• [EXERCISE REQUIREMENTS]:
Counting the line with "estranhos no algodão em caroço dificulta" as the last one, copy out the lines of the data exactly from the first onward.

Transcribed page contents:
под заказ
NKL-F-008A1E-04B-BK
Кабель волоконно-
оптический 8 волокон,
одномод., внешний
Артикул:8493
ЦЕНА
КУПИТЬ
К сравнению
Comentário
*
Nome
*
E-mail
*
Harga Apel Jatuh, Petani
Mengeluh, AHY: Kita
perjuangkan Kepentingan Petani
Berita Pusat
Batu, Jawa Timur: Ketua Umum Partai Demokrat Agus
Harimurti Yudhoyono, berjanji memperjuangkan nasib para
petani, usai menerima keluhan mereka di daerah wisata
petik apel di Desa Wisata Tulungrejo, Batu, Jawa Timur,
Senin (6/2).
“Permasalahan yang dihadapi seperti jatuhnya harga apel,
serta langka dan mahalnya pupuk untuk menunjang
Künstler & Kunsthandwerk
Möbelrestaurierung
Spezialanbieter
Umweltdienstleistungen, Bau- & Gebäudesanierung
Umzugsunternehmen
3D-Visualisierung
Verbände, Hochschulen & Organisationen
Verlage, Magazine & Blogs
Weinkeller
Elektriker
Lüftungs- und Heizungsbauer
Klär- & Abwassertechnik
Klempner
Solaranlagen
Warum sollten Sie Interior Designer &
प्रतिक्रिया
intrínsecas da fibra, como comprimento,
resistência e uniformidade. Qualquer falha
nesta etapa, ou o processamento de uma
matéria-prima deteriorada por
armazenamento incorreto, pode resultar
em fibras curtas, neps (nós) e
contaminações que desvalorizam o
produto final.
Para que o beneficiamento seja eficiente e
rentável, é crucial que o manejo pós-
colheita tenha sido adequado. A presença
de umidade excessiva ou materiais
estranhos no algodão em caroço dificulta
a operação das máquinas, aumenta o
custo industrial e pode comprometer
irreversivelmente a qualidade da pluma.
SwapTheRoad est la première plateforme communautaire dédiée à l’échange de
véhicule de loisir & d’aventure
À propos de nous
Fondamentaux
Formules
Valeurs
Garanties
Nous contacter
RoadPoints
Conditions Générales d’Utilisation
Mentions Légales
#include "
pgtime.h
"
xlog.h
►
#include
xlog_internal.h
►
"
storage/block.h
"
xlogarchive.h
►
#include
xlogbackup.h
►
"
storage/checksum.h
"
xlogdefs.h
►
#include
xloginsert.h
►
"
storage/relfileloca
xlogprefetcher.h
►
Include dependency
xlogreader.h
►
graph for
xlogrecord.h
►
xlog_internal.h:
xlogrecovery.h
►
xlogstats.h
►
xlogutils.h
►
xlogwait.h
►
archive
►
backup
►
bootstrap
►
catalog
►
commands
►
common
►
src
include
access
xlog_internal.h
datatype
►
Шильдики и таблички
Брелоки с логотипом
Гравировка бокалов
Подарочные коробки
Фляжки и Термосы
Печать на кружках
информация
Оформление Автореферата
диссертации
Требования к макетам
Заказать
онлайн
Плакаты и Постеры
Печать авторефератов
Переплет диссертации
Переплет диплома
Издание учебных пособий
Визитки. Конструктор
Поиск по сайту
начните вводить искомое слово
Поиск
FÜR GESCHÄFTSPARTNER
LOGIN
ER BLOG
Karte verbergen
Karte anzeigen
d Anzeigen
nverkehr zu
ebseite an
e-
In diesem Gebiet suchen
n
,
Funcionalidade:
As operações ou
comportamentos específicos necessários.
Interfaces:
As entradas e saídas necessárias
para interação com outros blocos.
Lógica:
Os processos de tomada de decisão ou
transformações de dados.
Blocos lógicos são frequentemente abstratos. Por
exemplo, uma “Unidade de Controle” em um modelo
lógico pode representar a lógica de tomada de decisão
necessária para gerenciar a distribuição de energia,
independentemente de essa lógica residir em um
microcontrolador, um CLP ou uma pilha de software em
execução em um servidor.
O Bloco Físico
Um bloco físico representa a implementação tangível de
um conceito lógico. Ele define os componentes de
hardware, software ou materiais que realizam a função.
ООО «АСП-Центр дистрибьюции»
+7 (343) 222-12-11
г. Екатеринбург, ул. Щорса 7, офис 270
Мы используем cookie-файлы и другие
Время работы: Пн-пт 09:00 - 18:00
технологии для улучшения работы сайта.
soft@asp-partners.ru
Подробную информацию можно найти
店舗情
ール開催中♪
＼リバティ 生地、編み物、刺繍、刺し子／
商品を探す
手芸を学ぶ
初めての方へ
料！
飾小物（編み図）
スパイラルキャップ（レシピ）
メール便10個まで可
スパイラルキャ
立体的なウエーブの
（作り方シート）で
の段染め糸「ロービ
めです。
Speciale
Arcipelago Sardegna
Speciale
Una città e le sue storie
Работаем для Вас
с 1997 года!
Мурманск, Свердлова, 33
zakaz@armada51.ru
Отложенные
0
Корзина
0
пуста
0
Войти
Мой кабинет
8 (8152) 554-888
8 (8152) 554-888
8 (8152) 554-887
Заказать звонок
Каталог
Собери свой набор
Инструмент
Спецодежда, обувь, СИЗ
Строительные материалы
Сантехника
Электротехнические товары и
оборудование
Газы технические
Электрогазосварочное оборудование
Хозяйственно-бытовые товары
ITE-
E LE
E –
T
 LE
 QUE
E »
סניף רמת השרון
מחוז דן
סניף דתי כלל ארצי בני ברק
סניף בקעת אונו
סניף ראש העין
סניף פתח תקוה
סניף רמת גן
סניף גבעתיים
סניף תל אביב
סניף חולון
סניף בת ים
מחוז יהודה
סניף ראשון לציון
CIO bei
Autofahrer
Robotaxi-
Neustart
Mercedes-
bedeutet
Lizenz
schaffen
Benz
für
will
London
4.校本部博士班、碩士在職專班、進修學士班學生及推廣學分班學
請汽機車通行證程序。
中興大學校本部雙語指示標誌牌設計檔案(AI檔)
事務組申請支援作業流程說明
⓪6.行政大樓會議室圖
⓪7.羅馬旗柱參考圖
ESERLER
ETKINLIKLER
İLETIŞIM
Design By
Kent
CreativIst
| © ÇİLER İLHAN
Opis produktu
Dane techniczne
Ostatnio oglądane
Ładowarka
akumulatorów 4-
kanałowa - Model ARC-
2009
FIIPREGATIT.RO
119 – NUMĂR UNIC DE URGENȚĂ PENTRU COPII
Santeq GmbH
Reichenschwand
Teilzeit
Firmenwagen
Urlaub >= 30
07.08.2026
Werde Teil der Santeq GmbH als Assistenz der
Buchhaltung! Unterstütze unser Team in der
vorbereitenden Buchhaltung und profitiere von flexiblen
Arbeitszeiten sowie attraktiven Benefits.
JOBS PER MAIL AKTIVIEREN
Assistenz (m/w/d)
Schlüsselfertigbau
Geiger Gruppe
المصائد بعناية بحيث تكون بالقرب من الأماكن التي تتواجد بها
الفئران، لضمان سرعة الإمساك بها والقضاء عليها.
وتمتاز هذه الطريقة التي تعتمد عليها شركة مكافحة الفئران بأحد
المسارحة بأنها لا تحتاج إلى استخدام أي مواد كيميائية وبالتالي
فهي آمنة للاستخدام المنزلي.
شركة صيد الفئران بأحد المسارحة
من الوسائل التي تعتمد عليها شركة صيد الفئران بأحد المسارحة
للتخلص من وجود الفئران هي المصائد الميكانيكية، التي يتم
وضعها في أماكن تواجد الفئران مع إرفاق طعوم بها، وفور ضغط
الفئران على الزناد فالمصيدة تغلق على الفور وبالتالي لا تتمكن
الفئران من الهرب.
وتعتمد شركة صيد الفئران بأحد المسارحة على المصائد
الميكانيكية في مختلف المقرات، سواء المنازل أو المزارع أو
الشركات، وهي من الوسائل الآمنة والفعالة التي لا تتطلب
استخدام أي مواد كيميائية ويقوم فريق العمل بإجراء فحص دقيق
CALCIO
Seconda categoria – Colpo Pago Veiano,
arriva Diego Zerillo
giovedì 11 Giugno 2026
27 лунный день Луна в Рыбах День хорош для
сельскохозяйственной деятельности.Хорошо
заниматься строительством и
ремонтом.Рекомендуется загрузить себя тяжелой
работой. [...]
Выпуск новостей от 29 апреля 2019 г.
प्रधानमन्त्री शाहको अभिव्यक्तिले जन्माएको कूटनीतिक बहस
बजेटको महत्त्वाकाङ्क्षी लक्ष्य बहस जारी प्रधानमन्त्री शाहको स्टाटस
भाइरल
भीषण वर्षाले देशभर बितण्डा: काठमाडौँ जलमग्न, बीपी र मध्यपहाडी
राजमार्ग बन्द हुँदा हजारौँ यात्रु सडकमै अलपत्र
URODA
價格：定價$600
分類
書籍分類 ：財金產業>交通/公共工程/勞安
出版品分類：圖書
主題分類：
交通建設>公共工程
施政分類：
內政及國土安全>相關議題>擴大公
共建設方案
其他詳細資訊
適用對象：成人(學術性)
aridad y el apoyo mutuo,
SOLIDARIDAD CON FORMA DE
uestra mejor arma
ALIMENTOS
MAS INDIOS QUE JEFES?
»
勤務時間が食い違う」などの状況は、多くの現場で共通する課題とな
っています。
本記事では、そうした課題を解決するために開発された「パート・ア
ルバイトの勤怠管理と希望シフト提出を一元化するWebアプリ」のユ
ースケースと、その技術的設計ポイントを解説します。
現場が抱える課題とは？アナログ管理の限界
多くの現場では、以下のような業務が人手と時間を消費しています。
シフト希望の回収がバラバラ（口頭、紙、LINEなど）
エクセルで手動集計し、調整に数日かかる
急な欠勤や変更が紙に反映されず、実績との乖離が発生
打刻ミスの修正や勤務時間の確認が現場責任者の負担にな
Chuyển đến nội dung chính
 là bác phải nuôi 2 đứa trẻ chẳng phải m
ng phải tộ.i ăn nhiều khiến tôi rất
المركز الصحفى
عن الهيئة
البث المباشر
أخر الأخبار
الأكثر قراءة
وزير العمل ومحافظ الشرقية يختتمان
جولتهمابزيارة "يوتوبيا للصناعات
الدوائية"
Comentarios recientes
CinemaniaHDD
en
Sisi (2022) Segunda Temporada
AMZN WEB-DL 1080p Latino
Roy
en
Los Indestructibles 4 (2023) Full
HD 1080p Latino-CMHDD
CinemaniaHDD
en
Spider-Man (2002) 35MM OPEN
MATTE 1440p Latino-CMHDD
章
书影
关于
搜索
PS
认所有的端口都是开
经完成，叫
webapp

• [SOLUTION FOR THIS EXERCISE]:
под заказ
NKL-F-008A1E-04B-BK
Кабель волоконно-
оптический 8 волокон,
одномод., внешний
Артикул:8493
ЦЕНА
КУПИТЬ
К сравнению
Comentário
*
Nome
*
E-mail
*
Harga Apel Jatuh, Petani
Mengeluh, AHY: Kita
perjuangkan Kepentingan Petani
Berita Pusat
Batu, Jawa Timur: Ketua Umum Partai Demokrat Agus
Harimurti Yudhoyono, berjanji memperjuangkan nasib para
petani, usai menerima keluhan mereka di daerah wisata
petik apel di Desa Wisata Tulungrejo, Batu, Jawa Timur,
Senin (6/2).
“Permasalahan yang dihadapi seperti jatuhnya harga apel,
serta langka dan mahalnya pupuk untuk menunjang
Künstler & Kunsthandwerk
Möbelrestaurierung
Spezialanbieter
Umweltdienstleistungen, Bau- & Gebäudesanierung
Umzugsunternehmen
3D-Visualisierung
Verbände, Hochschulen & Organisationen
Verlage, Magazine & Blogs
Weinkeller
Elektriker
Lüftungs- und Heizungsbauer
Klär- & Abwassertechnik
Klempner
Solaranlagen
Warum sollten Sie Interior Designer &
प्रतिक्रिया
intrínsecas da fibra, como comprimento,
resistência e uniformidade. Qualquer falha
nesta etapa, ou o processamento de uma
matéria-prima deteriorada por
armazenamento incorreto, pode resultar
em fibras curtas, neps (nós) e
contaminações que desvalorizam o
produto final.
Para que o beneficiamento seja eficiente e
rentável, é crucial que o manejo pós-
colheita tenha sido adequado. A presença
de umidade excessiva ou materiais
estranhos no algodão em caroço dificulta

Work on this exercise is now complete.